■ **Goal of the exercise**
From the entries below, print exactly the span beginning with the line holding "granit og kalksten" and ending with the line holding "высококачественными протеинами и незаменимыми", endpoints included, and skip any pictures.

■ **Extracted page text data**
* * * * * * * * *

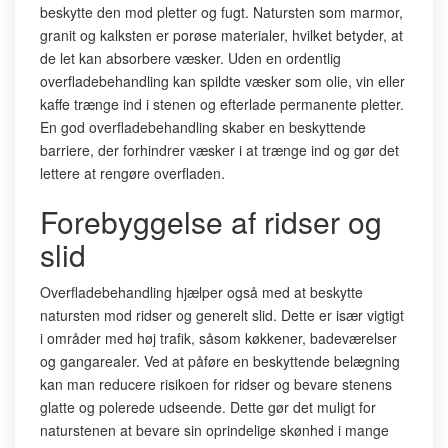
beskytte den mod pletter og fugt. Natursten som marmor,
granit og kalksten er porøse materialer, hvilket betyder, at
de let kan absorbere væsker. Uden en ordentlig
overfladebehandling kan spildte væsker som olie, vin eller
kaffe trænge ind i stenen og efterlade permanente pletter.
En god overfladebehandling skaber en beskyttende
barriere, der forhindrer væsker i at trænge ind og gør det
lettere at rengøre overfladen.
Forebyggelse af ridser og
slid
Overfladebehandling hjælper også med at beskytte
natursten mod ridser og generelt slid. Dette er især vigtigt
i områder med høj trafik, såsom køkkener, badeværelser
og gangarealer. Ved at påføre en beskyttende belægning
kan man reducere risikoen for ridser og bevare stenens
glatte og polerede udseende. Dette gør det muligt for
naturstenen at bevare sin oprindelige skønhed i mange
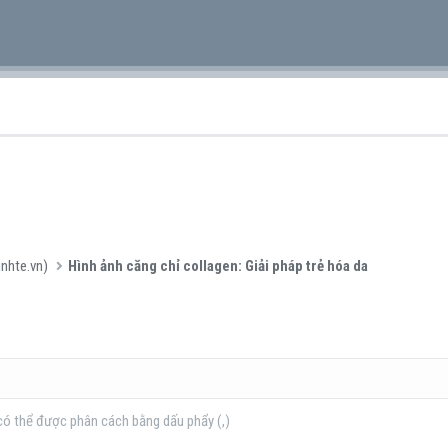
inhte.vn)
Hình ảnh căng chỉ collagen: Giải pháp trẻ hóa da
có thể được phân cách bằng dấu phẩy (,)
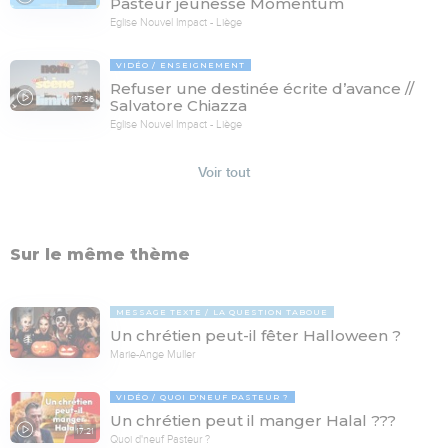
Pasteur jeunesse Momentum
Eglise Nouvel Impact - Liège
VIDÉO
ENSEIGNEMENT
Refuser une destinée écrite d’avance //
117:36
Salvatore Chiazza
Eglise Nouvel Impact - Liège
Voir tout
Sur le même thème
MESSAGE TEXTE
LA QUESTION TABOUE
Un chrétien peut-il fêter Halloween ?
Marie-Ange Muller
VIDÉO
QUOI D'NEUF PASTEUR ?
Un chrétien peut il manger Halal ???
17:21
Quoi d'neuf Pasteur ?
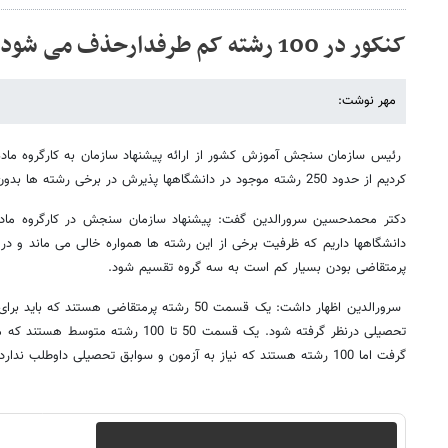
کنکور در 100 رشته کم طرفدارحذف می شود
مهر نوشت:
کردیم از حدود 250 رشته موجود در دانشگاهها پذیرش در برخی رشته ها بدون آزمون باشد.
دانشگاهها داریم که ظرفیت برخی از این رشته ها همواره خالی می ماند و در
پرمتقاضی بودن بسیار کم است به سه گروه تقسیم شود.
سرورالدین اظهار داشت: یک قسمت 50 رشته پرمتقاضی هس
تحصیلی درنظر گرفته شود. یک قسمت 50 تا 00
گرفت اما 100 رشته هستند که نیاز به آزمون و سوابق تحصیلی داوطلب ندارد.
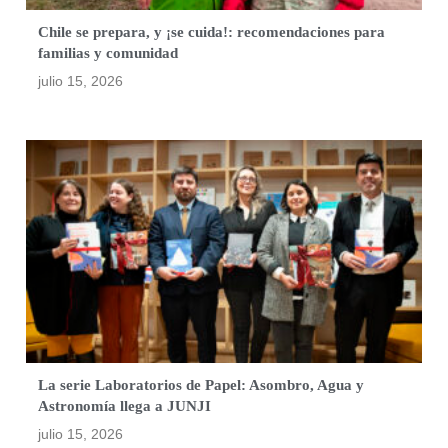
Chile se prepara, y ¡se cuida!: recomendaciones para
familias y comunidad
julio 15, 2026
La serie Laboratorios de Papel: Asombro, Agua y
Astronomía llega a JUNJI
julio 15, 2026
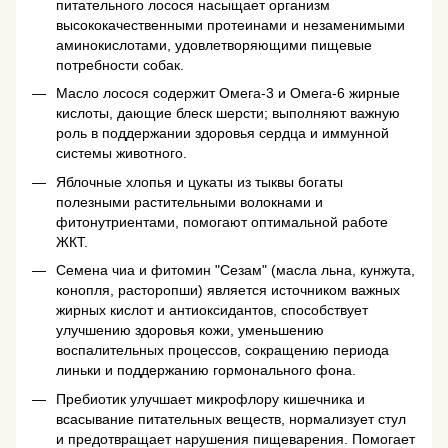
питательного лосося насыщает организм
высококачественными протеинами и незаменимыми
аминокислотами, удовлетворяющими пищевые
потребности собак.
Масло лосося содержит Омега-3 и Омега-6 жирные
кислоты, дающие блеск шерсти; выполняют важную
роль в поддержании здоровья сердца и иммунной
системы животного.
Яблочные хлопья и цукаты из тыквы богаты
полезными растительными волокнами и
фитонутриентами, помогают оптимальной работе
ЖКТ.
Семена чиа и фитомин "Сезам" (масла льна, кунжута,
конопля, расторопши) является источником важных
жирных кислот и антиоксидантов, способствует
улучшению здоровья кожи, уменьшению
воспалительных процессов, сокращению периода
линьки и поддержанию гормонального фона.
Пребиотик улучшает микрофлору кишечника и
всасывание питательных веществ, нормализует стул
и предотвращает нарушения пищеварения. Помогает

* * * * * * * * *

■ **Result of the exercise**
granit og kalksten er porøse materialer, hvilket betyder, at
de let kan absorbere væsker. Uden en ordentlig
overfladebehandling kan spildte væsker som olie, vin eller
kaffe trænge ind i stenen og efterlade permanente pletter.
En god overfladebehandling skaber en beskyttende
barriere, der forhindrer væsker i at trænge ind og gør det
lettere at rengøre overfladen.
Forebyggelse af ridser og
slid
Overfladebehandling hjælper også med at beskytte
natursten mod ridser og generelt slid. Dette er især vigtigt
i områder med høj trafik, såsom køkkener, badeværelser
og gangarealer. Ved at påføre en beskyttende belægning
kan man reducere risikoen for ridser og bevare stenens
glatte og polerede udseende. Dette gør det muligt for
naturstenen at bevare sin oprindelige skønhed i mange
inhte.vn)
Hình ảnh căng chỉ collagen: Giải pháp trẻ hóa da
có thể được phân cách bằng dấu phẩy (,)
Pasteur jeunesse Momentum
Eglise Nouvel Impact - Liège
VIDÉO
ENSEIGNEMENT
Refuser une destinée écrite d’avance //
117:36
Salvatore Chiazza
Eglise Nouvel Impact - Liège
Voir tout
Sur le même thème
MESSAGE TEXTE
LA QUESTION TABOUE
Un chrétien peut-il fêter Halloween ?
Marie-Ange Muller
VIDÉO
QUOI D'NEUF PASTEUR ?
Un chrétien peut il manger Halal ???
17:21
Quoi d'neuf Pasteur ?
کنکور در 100 رشته کم طرفدارحذف می شود
مهر نوشت:
کردیم از حدود 250 رشته موجود در دانشگاهها پذیرش در برخی رشته ها بدون آزمون باشد.
دانشگاهها داریم که ظرفیت برخی از این رشته ها همواره خالی می ماند و در
پرمتقاضی بودن بسیار کم است به سه گروه تقسیم شود.
سرورالدین اظهار داشت: یک قسمت 50 رشته پرمتقاضی هس
تحصیلی درنظر گرفته شود. یک قسمت 50 تا 00
گرفت اما 100 رشته هستند که نیاز به آزمون و سوابق تحصیلی داوطلب ندارد.
Chile se prepara, y ¡se cuida!: recomendaciones para
familias y comunidad
julio 15, 2026
La serie Laboratorios de Papel: Asombro, Agua y
Astronomía llega a JUNJI
julio 15, 2026
питательного лосося насыщает организм
высококачественными протеинами и незаменимыми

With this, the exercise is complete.